Jobs underscores Apple's mixed relationship with Wintel while users fume over the OS X beta price tag
Written by Matthew Broersma, Contributor

European Macintosh fans are getting their first look at the next release of Microsoft Office for the Mac and the latest microprocessors for Apple computers, and the experience is underscoring Apple's ambivalent relationship with the Windows-Pentium world.

In his keynote speech Wednesday, Apple chief executive Steve Jobs brought a Microsoft product manager on stage to show off the "most Mac-like" version of Office to date. But the mere mention of Microsoft caused a murmur of scorn to run through the packed auditorium, despite the fact that Apple's former arch-rival is now a major investor in the company.

Jobs felt compelled to defend Microsoft. "There's a whole contingent of people at Microsoft who love the Mac," he said. "They need your support. As you can imagine, they don't get a lot of pats on the back from the other people in the office."

Office: mac 2001, as it is called, will have some features not available on Windows, such as Entourage, an email program. The applications suite is due for release in October.

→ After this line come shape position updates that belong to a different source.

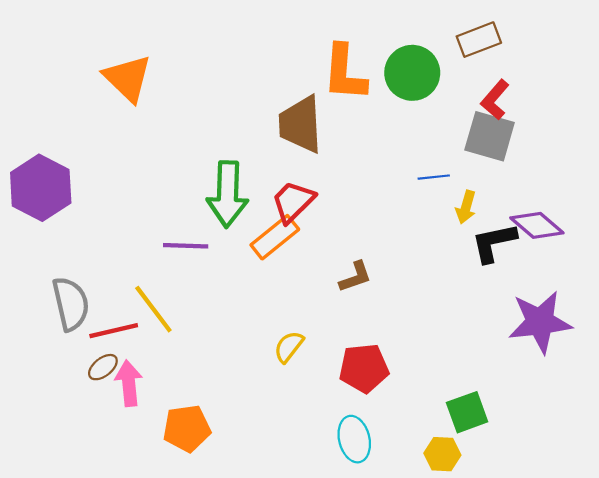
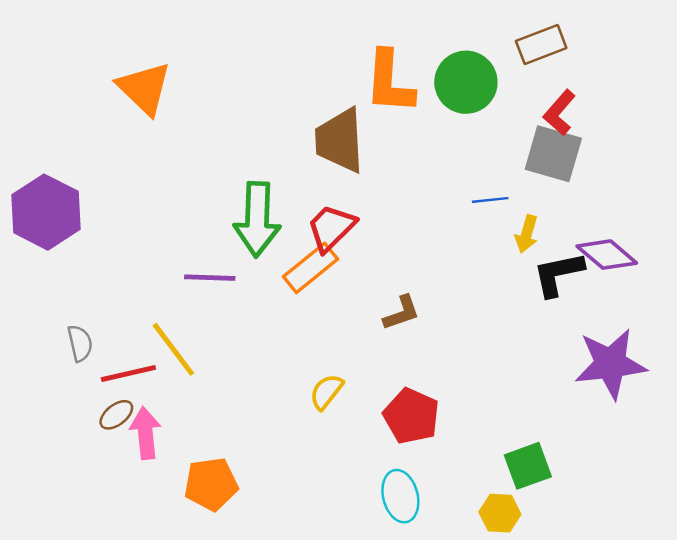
gray semicircle: (71, 304) -> (80, 343), size x0.6
red pentagon: (364, 368) -> (411, 416), turned 30

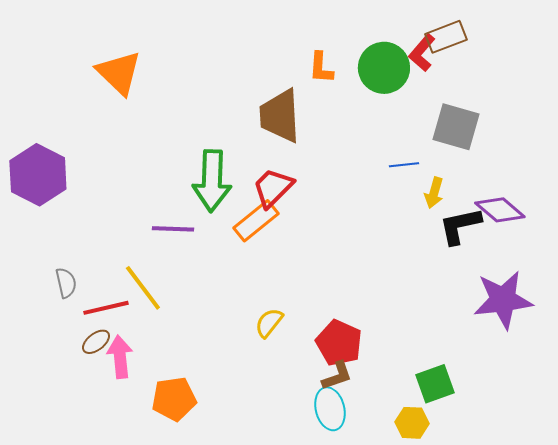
orange L-shape: (389, 82) -> (321, 68), size x0.6
red L-shape: (559, 113) -> (422, 53), moved
brown L-shape: (402, 313) -> (337, 376), moved

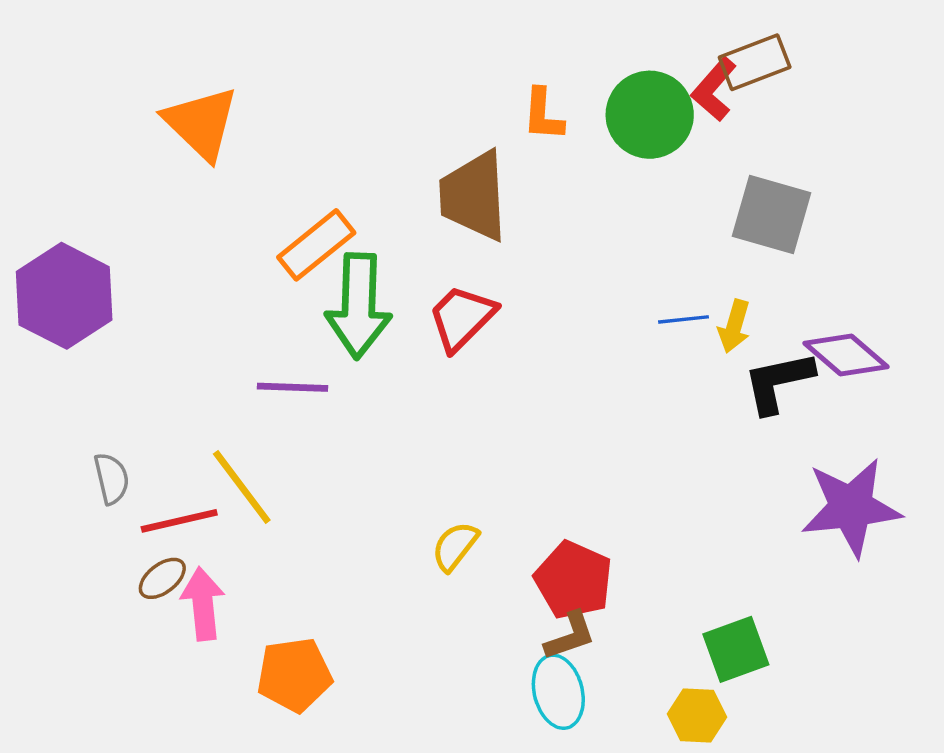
blue line: (404, 165) -> (684, 319), moved
orange rectangle: (256, 221) -> (316, 245), moved

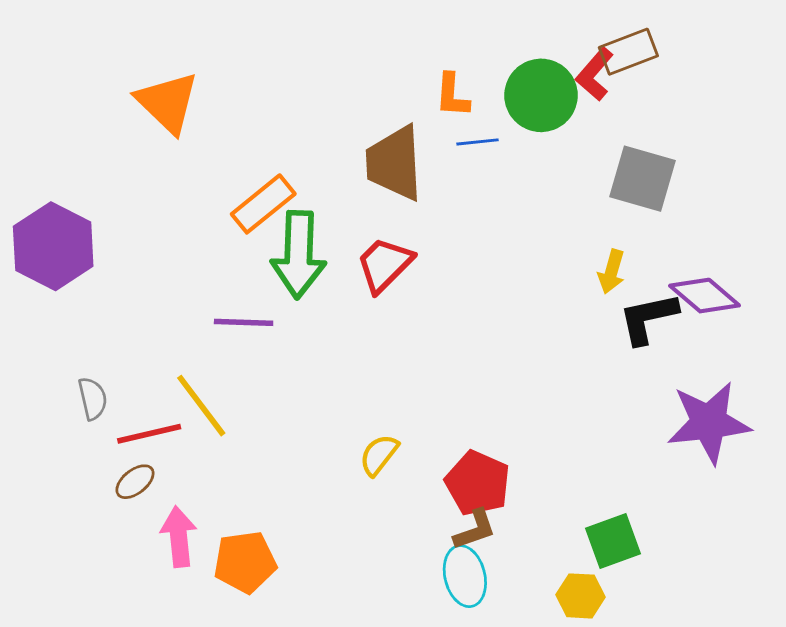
blue line: (684, 319) -> (478, 142), moved
pink arrow: (203, 604) -> (179, 537), moved

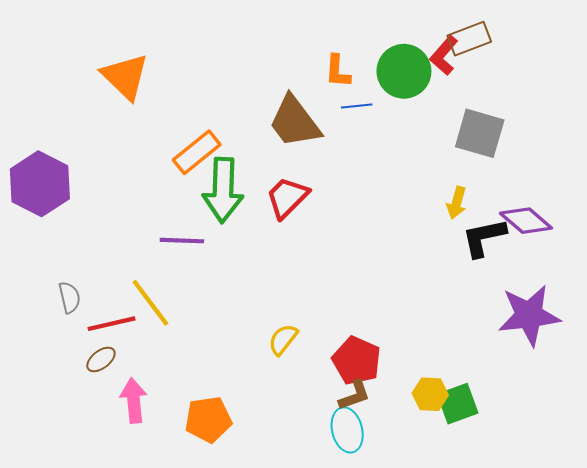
brown trapezoid: (394, 163) -> (295, 122), turned -34
orange pentagon: (245, 562) -> (208, 419), moved
yellow hexagon: (580, 596) -> (430, 394), moved

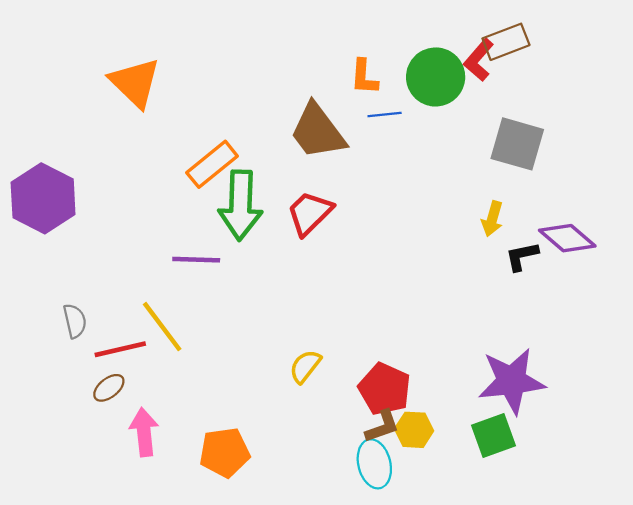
black L-shape: (484, 237) -> (522, 256), size x0.7
purple star: (529, 315) -> (512, 381), moved
yellow hexagon: (430, 394) -> (414, 430), moved

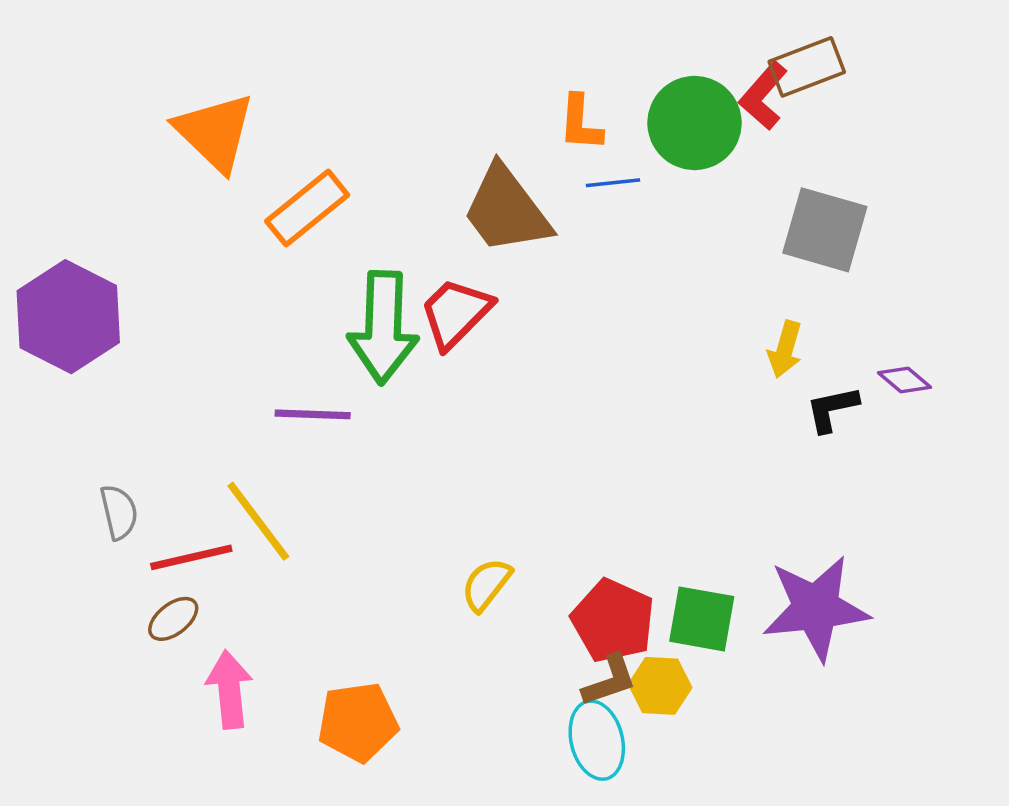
orange rectangle: (212, 164) -> (307, 208), moved
red trapezoid: (310, 213) -> (456, 313), moved
purple diamond: (567, 238) -> (904, 380), size x0.6
green square: (493, 435) -> (702, 619), moved, turned 30

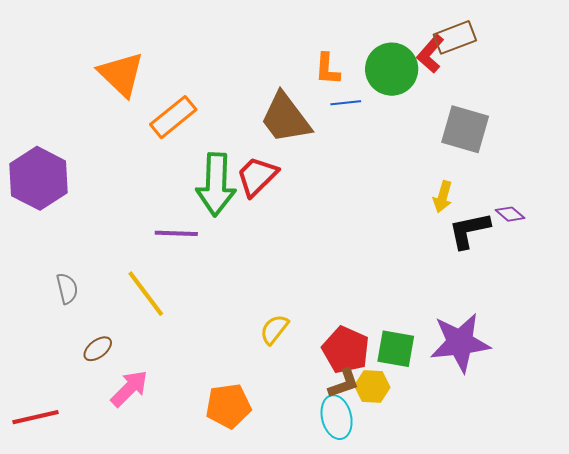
black L-shape: (832, 409) -> (469, 230), size x1.4
red line: (191, 557) -> (35, 417), moved
pink arrow: (229, 689) -> (129, 389), turned 51
orange pentagon: (358, 722) -> (228, 406), moved

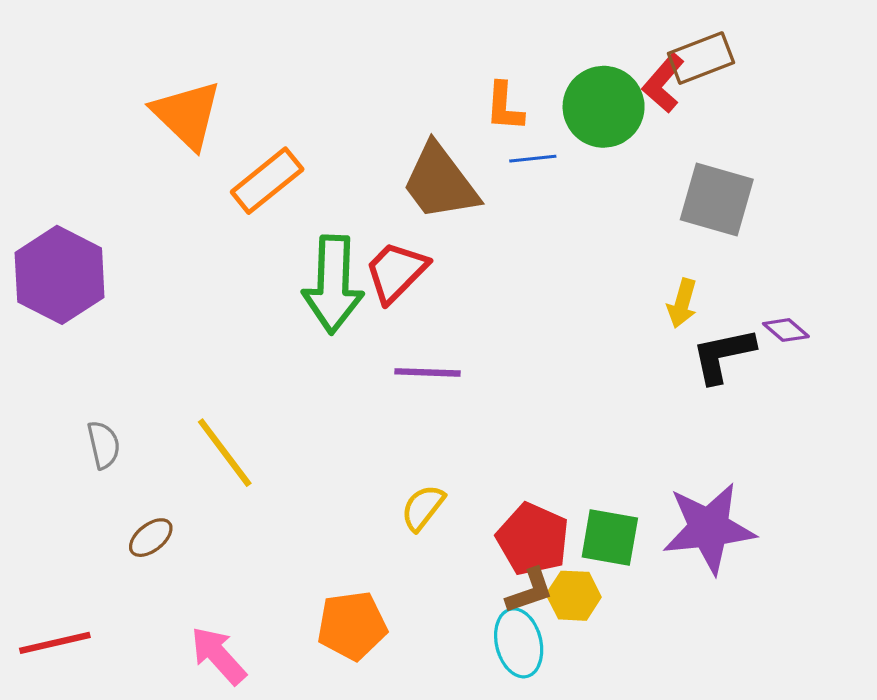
purple line: (176, 233) -> (427, 372), moved
pink arrow: (129, 389) -> (218, 655), moved, turned -87

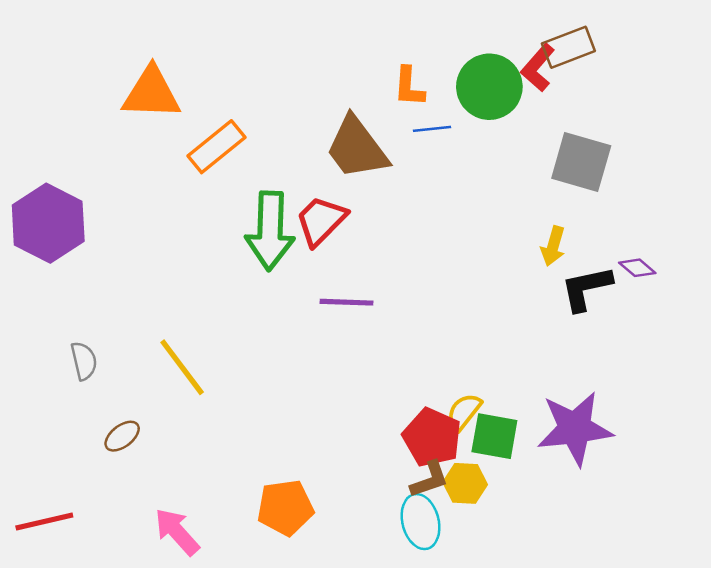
orange triangle: (187, 115) -> (151, 93), turned -42
yellow semicircle: (423, 508) -> (464, 412), moved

Microsoft also has a sizeable pavilion at the expo, solely to demonstrate Office 2001 -- no mention of such technologies as Windows Media Audio, which competes with Apple's QuickTime, or Windows itself, which dwarfs Apple's Mac OS in user adoption.

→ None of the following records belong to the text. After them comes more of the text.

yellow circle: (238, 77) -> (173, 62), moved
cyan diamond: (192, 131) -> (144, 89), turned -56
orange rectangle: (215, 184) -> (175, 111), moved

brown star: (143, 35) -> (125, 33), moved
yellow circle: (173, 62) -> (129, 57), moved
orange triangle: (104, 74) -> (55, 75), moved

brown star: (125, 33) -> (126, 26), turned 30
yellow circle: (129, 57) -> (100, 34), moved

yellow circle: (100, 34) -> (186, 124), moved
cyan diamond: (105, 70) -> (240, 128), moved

Apple also sniped at Intel's Pentium processor, the hardware half of the "Wintel" alliance that dominates personal computers. Looking to show that a 500MHz G4 processor outstrips a 1GHz Pentium III, Jobs demonstrated both systems side by side executing a series of more than 100 commands in Photoshop.

The Mac system finished nearly 20 seconds ahead of the Pentium, 108 seconds vs. 124 seconds. The conclusion, Jobs said: a 500MHz G4 is actually the equivalent of a 1.1GHz Pentium III.

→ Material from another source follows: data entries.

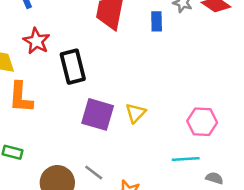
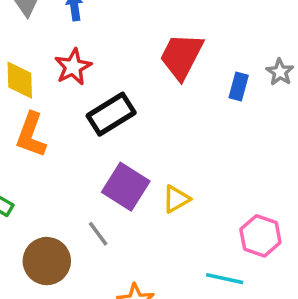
black rectangle: (73, 67) -> (111, 114), turned 56
gray line: (94, 172) -> (98, 234), moved

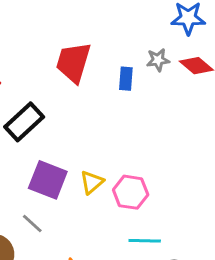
gray star: (280, 72) -> (158, 60), turned -30
pink hexagon: (260, 236) -> (131, 192), moved

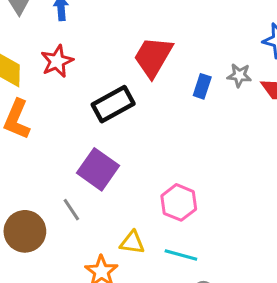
black rectangle: (24, 122) -> (113, 104), moved
yellow triangle: (92, 182) -> (132, 243), moved, turned 35

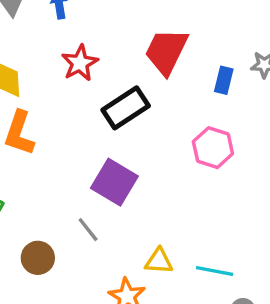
red star: (57, 61) -> (80, 63), moved
pink hexagon: (179, 202) -> (213, 148), moved
brown circle: (25, 231) -> (38, 258), size x0.7

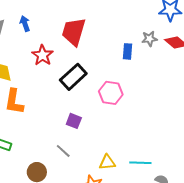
red trapezoid: (166, 51) -> (74, 32), moved
pink hexagon: (213, 148) -> (111, 93), moved
purple square: (114, 182) -> (74, 121), size x0.6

Jobs then switched to a dual-processor G4 system -- the standard shipping today in PowerMacs -- against the 1GHz. The G4 completed the same task in about 60 seconds, and Jobs didn't wait for the Pentium to finish. "We know how long it'll take," he said. "Ladies and gentlemen, the Pentium III."

The show continued to gather steam Wednesday, with a full exhibition hall (despite the apparent lack of air conditioning) and packed audiences for demonstrations of the upcoming OS X and the Mac's movie-making capabilities. The show will open to the public Saturday.

But all is not well here in Paris. Apple has clearly ruffled some feathers over its decision to charge £24.99 for the public beta release of OS X. Despite heavy public interest in the OS, some users pointed out that it is, after all, just a testing version -- in effect forcing users to pay in order to provide Apple with feedback.

"How can you argue we have to pay for a beta release?" one user demanded at the OS X demonstration, to applause from the rest of the audience.

Apple's Bertrand Serlet, vice president of platform technologies, Argues that the price was an encouragement to test the OS seriously rather than just playing with it. But he admitted users who buy the beta will also have to pay full price for the OS when it is released early next year.

"Paying twice for the same OS -- that's a mistake," the user fumed.